Clarity and Simplicity: Questions must be phrased in plain language to avoid ambiguity. Researchers should avoid 'double-barreled' questions (asking two things at once) and technical jargon that might confuse the respondent.
Operationalization of Aims: Every question should directly relate to the research aim. If the goal is to measure 'stress,' the questions must be designed to capture specific indicators of stress rather than general unhappiness.
Sequencing and Length: The order of questions should be logical, often starting with simple, non-threatening items to build rapport. The overall length must be balanced; too long, and participants suffer from 'respondent fatigue,' leading to careless answers.
| Feature | Open Questions | Closed Questions |
|---|---|---|
| Data Type | Qualitative (Words/Themes) | Quantitative (Numbers/Stats) |
| Reliability | Lower (Harder to replicate exactly) | Higher (Standardized and consistent) |
| Validity | Higher (Captures true depth/meaning) | Lower (Forces choices that may not fit) |
| Analysis | Time-consuming (Thematic analysis) | Fast (Statistical software/Graphs) |
Reliability in questionnaires is often achieved through standardization. Because closed questions use the same fixed options for every participant, the procedure is highly replicable, which is a hallmark of scientific rigor.
Validity refers to whether the questionnaire actually measures what it claims to measure. Open questions often have higher ecological validity because they allow participants to express their unique reality rather than picking from a list that might not represent their views.

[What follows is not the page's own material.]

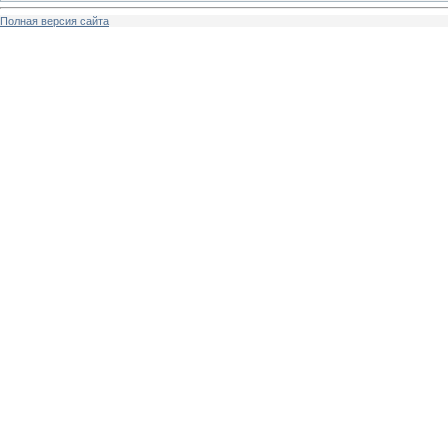
Полная версия сайта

Identify the Bias: When evaluating a study using questionnaires, always check for Social Desirability Bias. This occurs when participants answer in a way they think makes them look 'good' or 'normal' rather than being honest.
Justify Question Choice: In exam questions asking you to design a study, explain why you chose a specific question type. For example, 'I used a Likert scale to allow for statistical comparison of attitude intensity across the sample.'
Check for Ambiguity: Always review sample questions for 'leading' language. A question like 'Don't you agree that...' is biased and will lower the internal validity of the research.
A common mistake is assuming that more data is always better. Including too many open questions can lead to a massive amount of data that is nearly impossible to analyze objectively, often leading to researcher bias during the interpretation phase.
Another pitfall is the Acquiescence Bias, where participants have a tendency to agree with all statements regardless of their content. This is often countered by 'reverse-scoring' some items (phrasing some questions positively and others negatively).
Students often confuse 'anonymous' with 'confidential.' Anonymity means the researcher doesn't know who the participant is; confidentiality means the researcher knows but promises not to reveal the identity. Questionnaires are often preferred because they can be truly anonymous, increasing honesty.